With the advent of data collection and storage technology, researchers can obtain large-scale and high-dimensional datasets at a low price. Such datasets offer exciting opportunities to make better decisions and reveal new discoveries to improve decision making in various applications, and meanwhile, also raise statistical challenges. Over the past decades, regularization methods such as Lasso, SCAD, and MCP have been proposed to conduct model estimation in the presence of high dimensional covariates. Various numerical algorithms have been developed for these methods, and their theoretical properties are well studied. However, questions of how to efficiently and effectively utilize high-dimensional data to make optimal decisions and conduct inference are relatively less studied, although such problems are of vital practical importance. This project will develop new methods and theories for making optimal decisions and conducting valid inference under high-dimensional settings. The methods have wide applications, for instance, in personalized medicine where the goal is to determine the optimal treatments for a patient based on predictor information, including several thousand genetic markers. The principal investigators will develop and distribute user-friendly open-source software to practitioners and provide training opportunities to students at different levels.

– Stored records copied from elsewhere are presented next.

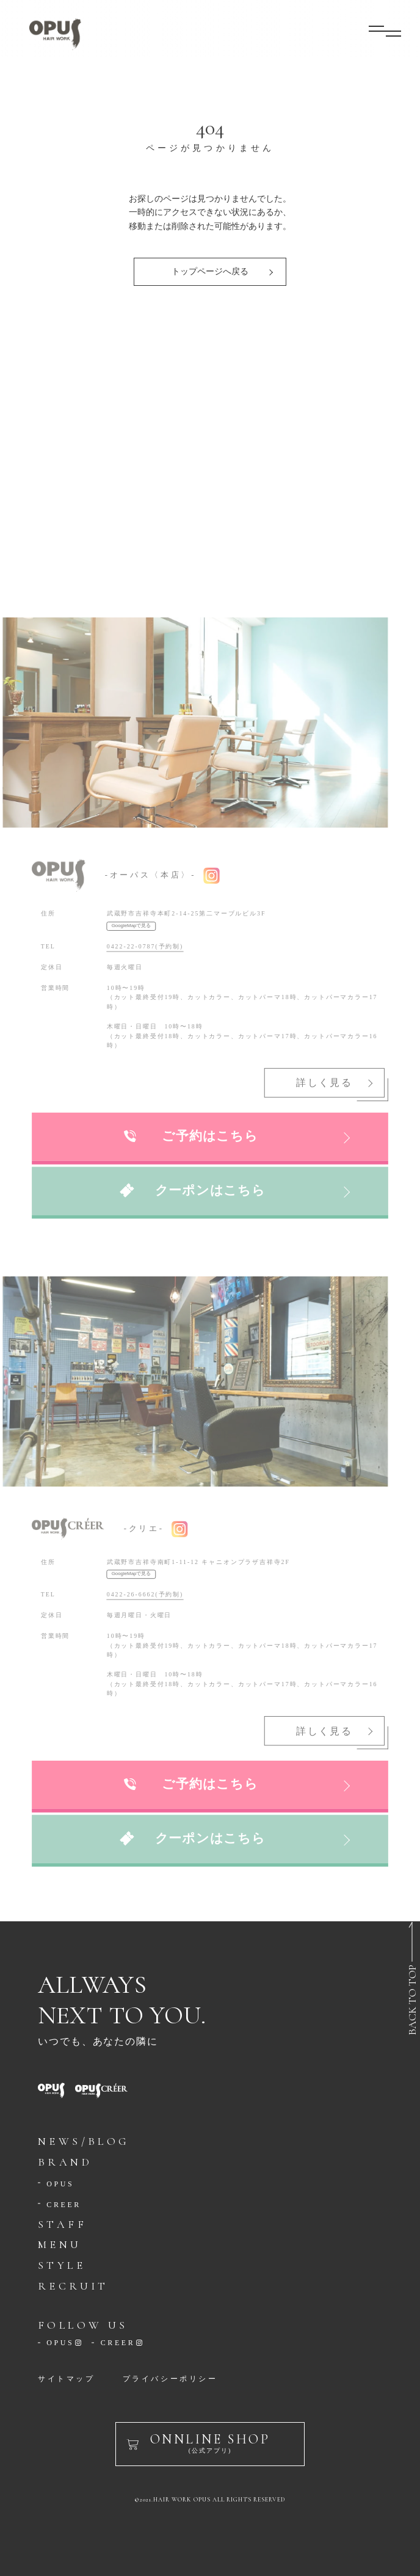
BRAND (65, 2162)
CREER (63, 2204)
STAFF (62, 2224)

The project has three research aims. The first aim is to study the high-dimensional contextual bandit problem with binary actions, which is an online decision-making problem that finds applications in personalized healthcare and precision medicine. In this problem, the player sequentially chooses one action and observes a reward, where the goal is to maximize the reward. The principal investigators will develop a new algorithm to provide an optimal decision rule, which achieves the minimax optimal regret. The second aim is to study general inference problems that arise from high-dimensional stochastic convex optimization, where the goal is to quantify the uncertainties of the optimal objective value. The third goal is to consider the general stochastic linear bandit problem with a finite and random action space. The principal investigators will develop a new algorithm by using a best-subset-selection type estimator, and the approach achieves a "dimension-free" regret and meets existing lower-bound under the low-dimensional setting.
This award reflects NSF's statutory mission and has been deemed worthy of support through evaluation using the Foundation's intellectual merit and broader impacts review criteria.